Pertanyaan yang Harus Ditanyakan kepada Pasangan yang Selingkuh

menghadapi perselingkuhan

Tanpa diketahui suami, Sulastri membuka WA suaminya. Ia kemudian melihat-lihat, dan membaca percakapan-percakapan yang dilakukan suaminya dengan orang lain yang memiliki nama wanita. Matanya seperti tertarik dengan satu nama: Mindy. Dan alangkah terkejutnya waktu ia membuka chat antara suami dengan Mindy. Ia merasa sesak nafas dan dunia seakan sedang berputar. Ternyata benar, suaminya ada main di belakangnya. Pelakor itu bernama Mindy. Lastri berulang-ulang bergumam kepada dirinya sendiri, “Kenapa…. Kenapa kamu lakukan hal itu, Jo?”

Baca juga: Suami Ketahuan Selingkuh: Pertahankan atau Cerai?

Pada saat perselingkuhan terjadi, pertanyaan yang paling banyak ditanyakan oleh pasangan yang dilukai biasanya adalah kenapa. Ini pertanyaan simalakama sebenarnya. Karena apa pun jawaban terhadap pertanyaan itu, tidak akan memuaskan bagi pasangan yang telah dilukai. Yang terburuk adalah apabila pasangan yang selingkuh menyebutkan bahwa ada problem dalam pernikahan mereka. Ini secara langsung maupun tidak langsung menyalahkan pasangan yang terluka. Akibatnya pasangan yang dikhianati ini akan terluka semakin dalam.

Itulah sebabnya dalam konseling pernikahan, justru pertanyaan kenapa itu yang tidak boleh dibahas di awal konseling. Pertanyaan itu tidak mampu dijawab oleh sang pelaku, karena apa yang ia sebutkan sebagai penyebabnya, belum tentu benar-benar menjadi penyebabnya. Dan walaupun konselor mampu menjawabnya, sebenarnya bukan itu yang dibutuhkan oleh pasangan yang merasa sangat terluka oleh perselingkuhan itu. Yang ia butuhkan sebenarnya adalah permintaan maaf, penyesalan dan upaya dari pasangannya untuk menebus kesalahannya.

Terkadang yang terjadi justru sebaliknya. Istri (ataupun suami) yang diselingkuhi merasa terlalu menyakitkan untuk membahas tentang perselingkuhan yang telah terbongkar itu, ia berhenti mendiskusikan dan memendam kemarahannya sendiri. Hal ini tidak berakhir baik bagi mereka berdua. Luka dan trauma yang dialami istri akan membuat emosi sang istri tercabik-cabik. Saat terpicu, istri bisa marah-marah tidak karuan, atau hanya diam menangis tersedu-sedu tanpa mampu mengatakan sepatah kata pun.

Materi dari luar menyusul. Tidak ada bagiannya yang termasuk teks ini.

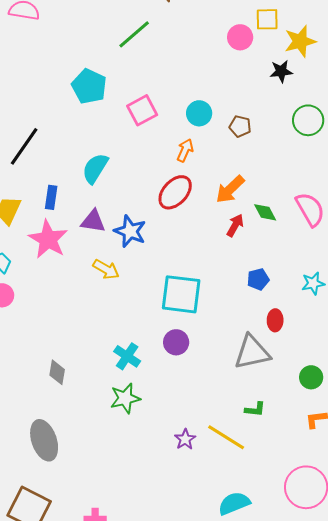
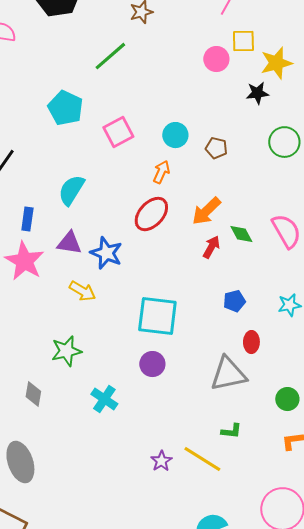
cyan cross: (127, 356) -> (104, 399), moved
green star: (125, 398) -> (66, 351), moved

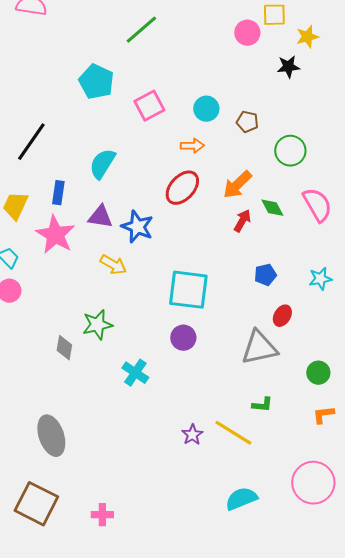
yellow star: (276, 63) -> (307, 37), size x0.7
green circle: (284, 142) -> (290, 151), moved
orange arrow: (161, 172) -> (192, 146), turned 65
red ellipse: (251, 342) -> (282, 316), turned 30
gray diamond: (33, 394) -> (64, 348), moved

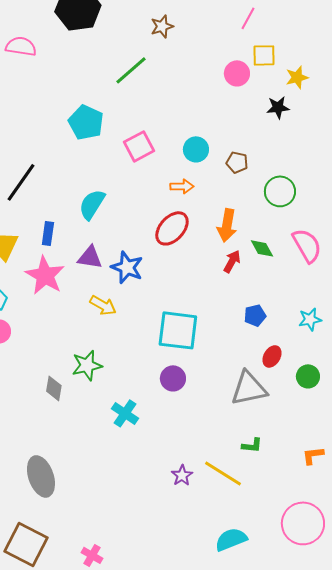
orange arrow: (237, 185) -> (227, 225), turned -36
green circle: (318, 373) -> (308, 376), moved
pink cross: (102, 515) -> (92, 555), turned 30

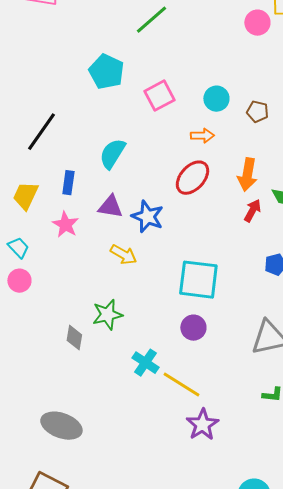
pink star: (45, 275) -> (65, 225), size x0.7
yellow line: (223, 473) -> (181, 385), moved
purple star: (182, 475) -> (202, 425), size x1.5
gray ellipse: (41, 476) -> (61, 426), turned -51

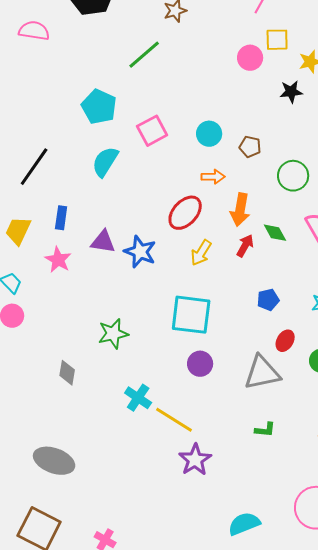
orange arrow: (202, 136) -> (213, 177), moved
cyan semicircle: (112, 154) -> (105, 162), moved
yellow arrow: (123, 255) -> (201, 253), moved, turned 92
green star: (107, 315) -> (113, 334), moved
purple circle: (193, 328) -> (200, 364), moved

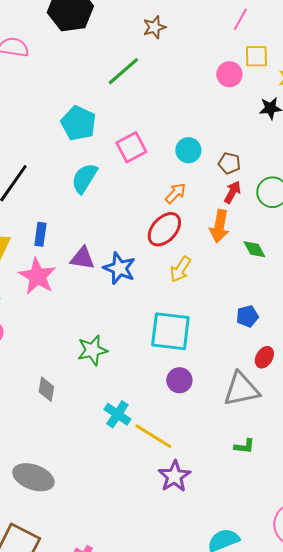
orange arrow: (213, 177) -> (175, 193), moved, turned -45
red arrow: (245, 246) -> (232, 192), moved
pink star: (58, 260) -> (37, 276), size x1.4

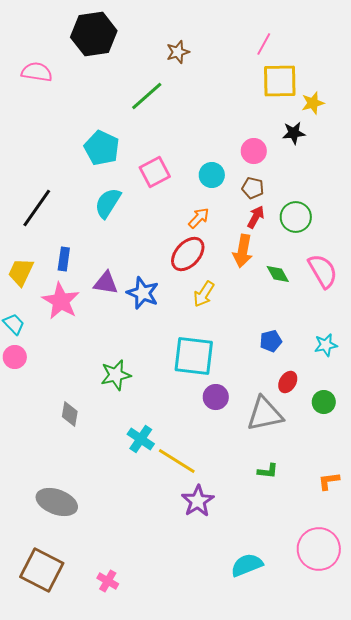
yellow square: (256, 56) -> (280, 81), size x1.5
pink circle: (229, 74) -> (254, 151), moved
purple circle: (179, 380) -> (216, 397), moved

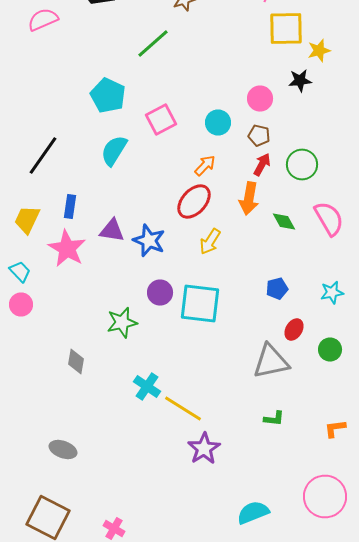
pink semicircle: (37, 72) -> (43, 20), turned -32
purple circle: (216, 397) -> (160, 292), moved
gray ellipse: (57, 502) -> (63, 450), size x0.7

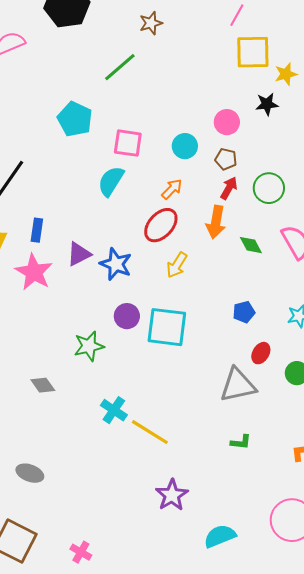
pink square: (161, 120) -> (128, 143), turned 36
cyan semicircle: (114, 150) -> (111, 181), moved
purple triangle: (112, 230) -> (79, 254), turned -36
gray diamond: (76, 362) -> (43, 385), turned -45
purple star: (204, 448) -> (172, 495), moved

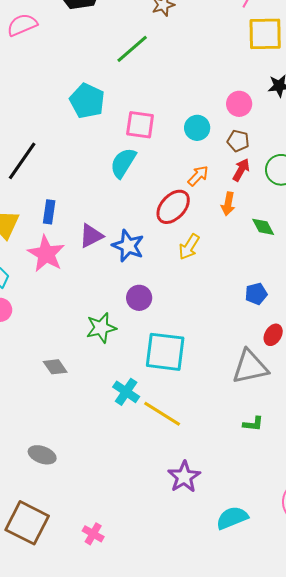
orange arrow: (172, 189) -> (198, 176), moved
orange arrow: (216, 222) -> (228, 204), size x0.7
cyan square: (167, 327) -> (165, 352), moved

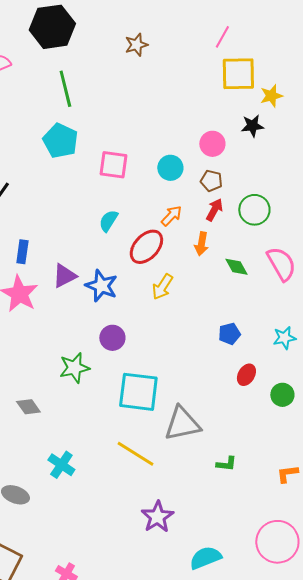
green line: (132, 49) -> (65, 89), moved, turned -63
cyan semicircle: (123, 163) -> (108, 221), moved, size x0.7
gray triangle: (250, 367) -> (182, 424), moved
cyan cross: (126, 392) -> (61, 465), moved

Sesuatu telah terjadi. Perselingkuhan pasti mengubah keduanya. Sebenarnya penting untuk menanyakan beberapa pertanyaan penting yang menyangkut perselingkuhan itu demi masa depan Anda berdua.  Pertanyaan-pertanyaan yang perlu diajukan adalah:

  1. Detail perselingkuhan: Di mana, kapan, berapa kali, dengan siapa saja?
  2. Sejauh apa yang sudah dilakukan: apakah baru sekedar flirting, apakah baru di chat, apakah sudah berkencan, ataukah sudah melakukan hubungan intim? Kalau ia mengatakan sudah, pasangan yang terluka perlu menahan diri sekuat tenaga dari bertanya-tanya tentang detail hubungan intim yang dilakukan. Karena hal ini bisa memiliki dampak yang sangat menghancurkan pasangan yang terluka (yang bisa menentukan apakah pernikahan ini bisa diselamatkan atau tidak).
  3. Apakah menggunakan kontrasepsi? Adakah kemungkinan pelakor hamil dan melahirkan anak dari pasangan? Pertanyaan ini bukan hanya penting untuk menyiapkan diri dengan potensi adanya anak tiri, tetapi juga adanya kemungkinan terjangkitnya penyakit kelamin.
  4. Apakah sudah menghentikan kontak dengan pelakor? Kalau belum, apakah bersedia untuk menghentikannya? Pertanyaan ini sangat penting karena tidak ada pernikahan yang bisa bertahan kalau salah satu pasangan tetap menjalankan hubungan romantik dengan orang lain.
  5. Bersediakah untuk bersama-sama mencari bantuan konselor untuk konseling pernikahan? Pertanyaan terakhir ini sebenarnya bukan pertanyaan, tetapi harus disertai dengan desakan yang sangat kuat.

 

Saya sudah melihat dampak-dampak yang menghancurkan dari suatu perselingkuhan yang sebenarnya bisa diatasi kalau keduanya bersedia dan tidak menunda untuk mencari bantuan profesional seperti konselor pernikahan. Tetapi seringkali di Indonesia, suami yang melakukan perselingkuhan (terkadang juga pasangannya) tidak bersedia mencari bantuan konselor. Orang yang melakukan perselingkuhan takut konselor akan menyalahkan, atau menghakimi mereka. Padahal konselor yang baik tidak akan menyalahkan dan menghakimi, malah akan mendengarkan dan membantu keduanya untuk bisa kembali melihat cahaya pernikahan di dalam kegelapan dan di tengah ancaman perceraian.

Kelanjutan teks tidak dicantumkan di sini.